I’m trying to enable HA on some components that usually supports it through the hacluster charm.
Everything seems to bo correct but, only 1 component out of 3 seem to work properly.
The 2 others have an error message saying that apache is not started.
SSHing to one of those unit, I see that the certificate correspondig to the vip has not been generated on the units that are not the leader unit but apache configuration is expecting it and so, since the certificate is not there, it fails.
Why so ?
Why this certificate is not generated on the non leader units ?
It happened with all the apps I tried to configure as HA such as Glance, Heat, keystone, …
They all fail for the same reason.
Just to clarify : I have no issue with Vault and this deployment work like a charm when my components are not in HA, only when a scale them up with hacluster, it fails.
Here is the ending result :
App Version Status Scale Charm Store Rev OS Notes
heat 14.0.0 blocked 3 heat jujucharms 277 ubuntu
heat-hacluster active 3 hacluster jujucharms 69 ubuntu
heat-mysql-router 8.0.21 active 3 mysql-router jujucharms 3 ubuntu
Unit Workload Agent Machine Public address Ports Message
heat/0 blocked idle 0/lxd/2 192.168.210.36 8000/tcp,8004/tcp Services not running that should be: apache2
heat-hacluster/2 active idle 192.168.210.36 Unit is ready and clustered
heat-mysql-router/2 active idle 192.168.210.36 Unit is ready
heat/1 blocked idle 1/lxd/2 192.168.210.23 8000/tcp,8004/tcp Services not running that should be: apache2
heat-hacluster/1 active idle 192.168.210.23 Unit is ready and clustered
heat-mysql-router/1 active idle 192.168.210.23 Unit is ready
heat/2* blocked idle 2/lxd/1 192.168.210.41 8000/tcp,8004/tcp Services not running that should be: apache2
heat-hacluster/0* active idle 192.168.210.41 Unit is ready and clustered
heat-mysql-router/0* active idle 192.168.210.41 Unit is ready
The workaround I used was to manually create the symlinks to the certs on those failing units. If you look at the status of the apache2 service, it will tell you what cert it is failing to find at service startup. From there you can go to the path and run sudo ln -s command to create the links.
After some investigation together with @Hybrid512 we found out that there is some easy-to-reproduce randomness involving a Vault with the auto-unlock feature (this seems less likely to happen without this feature). Here is a simple bundle:
In my bundle I deploy 1 vault unit and wait for mysql to settle down with all the cluster/db creations it’s doing and then scale up the Vault units by 2 to satisfy hacluster. I do this with openstack-dashboard and a few other charms as well. I took this route after noticing a patter within my CI/CD pipeline. If I deploy a bundle with all the units needed for HA, charms would end up in failed ha-relation changed hook states. I have a higher success rate if I just deployed 1 unit for each charm and then just wait for when everything is settled down to scale up the remaining hacluster units for each charm. To me it looks like a race condition issue, however I’m not quite sure.
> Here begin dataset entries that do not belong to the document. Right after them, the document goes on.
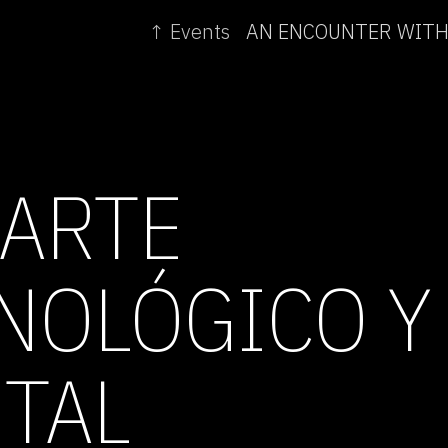
↑ Events
 ARTE
NOLÓGICO Y
TAL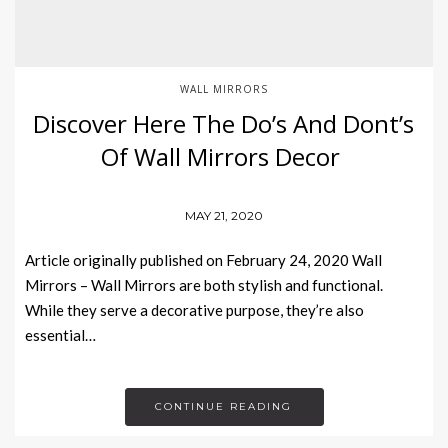
WALL MIRRORS
Discover Here The Do’s And Dont’s
Of Wall Mirrors Decor
MAY 21, 2020
Article originally published on February 24, 2020 Wall
Mirrors – Wall Mirrors are both stylish and functional.
While they serve a decorative purpose, they’re also
essential…
CONTINUE READING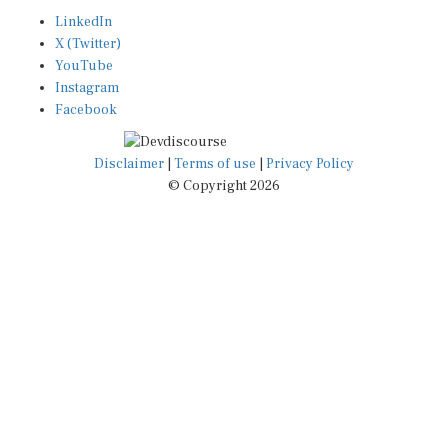
LinkedIn
X (Twitter)
YouTube
Instagram
Facebook
Disclaimer
|
Terms of use
|
Privacy Policy
© Copyright 2026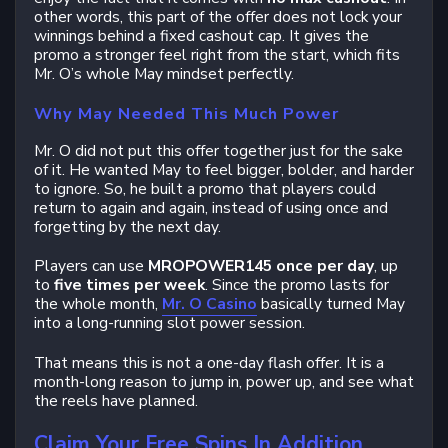
other words, this part of the offer does not lock your
winnings behind a fixed cashout cap. It gives the
promo a stronger feel right from the start, which fits
Mr. O’s whole May mindset perfectly.
Why May Needed This Much Power
Mr. O did not put this offer together just for the sake
of it. He wanted May to feel bigger, bolder, and harder
to ignore. So, he built a promo that players could
return to again and again, instead of using once and
forgetting by the next day.
Players can use
MROPOWER145 once per day
, up
to
five times per week
. Since the promo lasts for
the whole month,
Mr. O Casino
basically turned May
into a long-running slot power session.
That means this is not a one-day flash offer. It is a
month-long reason to jump in, power up, and see what
the reels have planned.
Claim Your Free Spins In Addition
I would say that too … I tried (and retried … and retried …) without those “hacky” options by unsealing vault manually … it works but didn’t really change the situation.
I still have some charms that are having issues with their symlinks to certificates and this happens randomly.
As a hint, my bundle is quite big and my machines are very heavily loaded during deployment (high cpu usage but also high IO usage) … to me this is probably a race condition, in any case, this is not reliable.